Box 3 | Formulations and co-formulations

The approval of Atripla (Bristol–Myers Squibb/Gilead) — a single tablet, once-a-day co-formulation of efavirenz, tenofovir and emtricitabine — in July 2006, signalled the start of a new era in antiretroviral therapy. Co-formulations greatly simplify treatment, and put HIV infection in the same class as hypercholesterolaemia, hypertension or gastroesophageal reflux disease — all chronic conditions that can be controlled with a single pill taken once daily. Similar comments apply to the Triomune co-formulation of generic nevirapine, stavudine and lamivudine, which is now one of the most widely used anti-HIV regimens in the world, albeit a twice-daily regimen.
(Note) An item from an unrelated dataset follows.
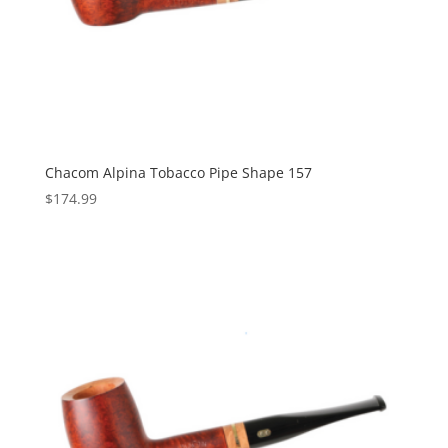
Chacom Alpina Tobacco Pipe Shape 157
$
174.99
Atripla may be the new standard for initial treatment. However, co-formulations come with a price. First, regimens containing drugs from more than one manufacturer may require months or years of negotiation just to agree that such a product can be developed. Co-formulations can involve drugs with chemical incompatibilities, and may require different excipients. Such products include only a single fixed dose of each component; this makes dose individualization — for example, in young children or patients with renal insufficiency — difficult or impossible.
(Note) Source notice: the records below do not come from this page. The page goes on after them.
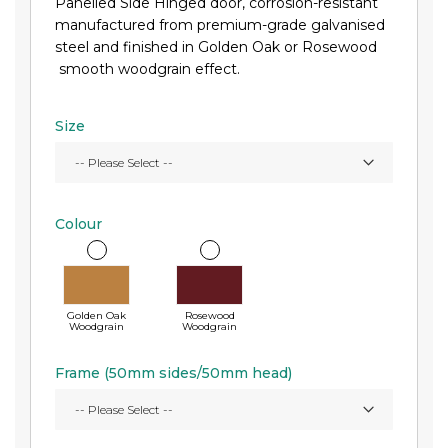
Panelled Side Hinged door, corrosion-resistant
manufactured from premium-grade galvanised
steel and finished in Golden Oak or Rosewood
smooth woodgrain effect.
Size
Colour
Golden Oak
Rosewood
Woodgrain
Woodgrain
Frame (50mm sides/50mm head)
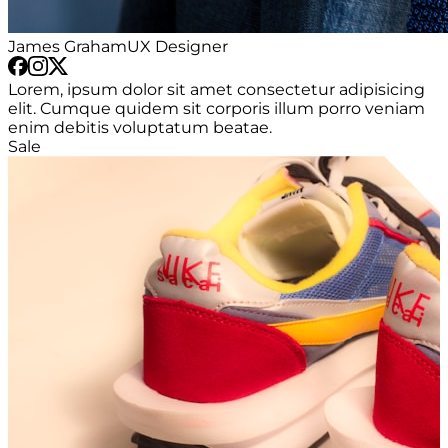
James Graham
UX Designer
Lorem, ipsum dolor sit amet consectetur adipisicing
elit. Cumque quidem sit corporis illum porro veniam
enim debitis voluptatum beatae.
Sale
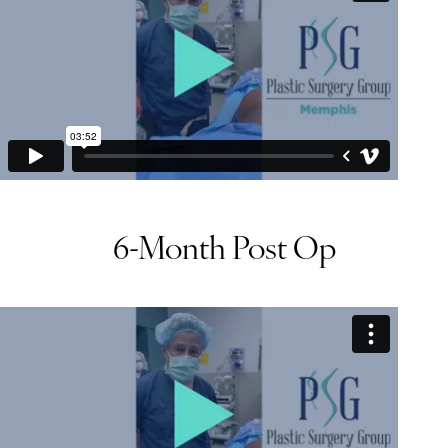
6-Month Post Op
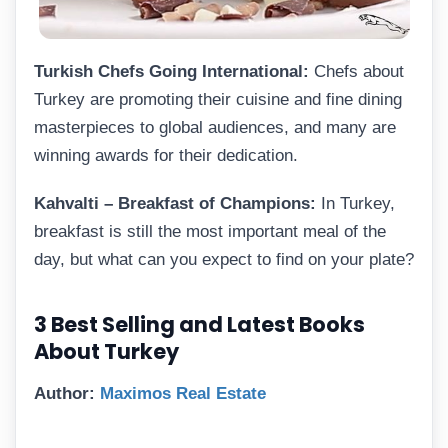
Turkish Chefs Going International:
Chefs about
Turkey are promoting their cuisine and fine dining
masterpieces to global audiences, and many are
winning awards for their dedication.
Kahvalti – Breakfast of Champions:
In Turkey,
breakfast is still the most important meal of the
day, but what can you expect to find on your plate?
3 Best Selling and Latest Books
About Turkey
Author:
Maximos Real Estate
New formulations often improve the pharmacokinetic properties and extend the patent life of existing drugs. This strategy has figured prominently in the marketing of drugs for other chronic diseases, as new formulations, often sustained-release formulations, frequently appear when the patent expires on an existing product.

The development and approval of the tablet formulation of the lopinavir/ritonavir co-formulation Kaletra (Abbott) using melt-extrusion technology, is an example of the kind of improvements we can expect in the future. This formulation reduced the pill burden from six capsules to four tablets per day, and improved the temperature stability of the components, allowing room temperature storage rather than refrigeration. As a consequence, lopinavir may now be made available in areas without reliable refrigeration.

Radical modifications in formulation, such as the development of a depot-like, once-a-month, injectable or transdermal antiretroviral, are beyond the reach of current drugs. As potency and pharmacokinetic properties improve, however, such approaches may appear on the treatment horizon.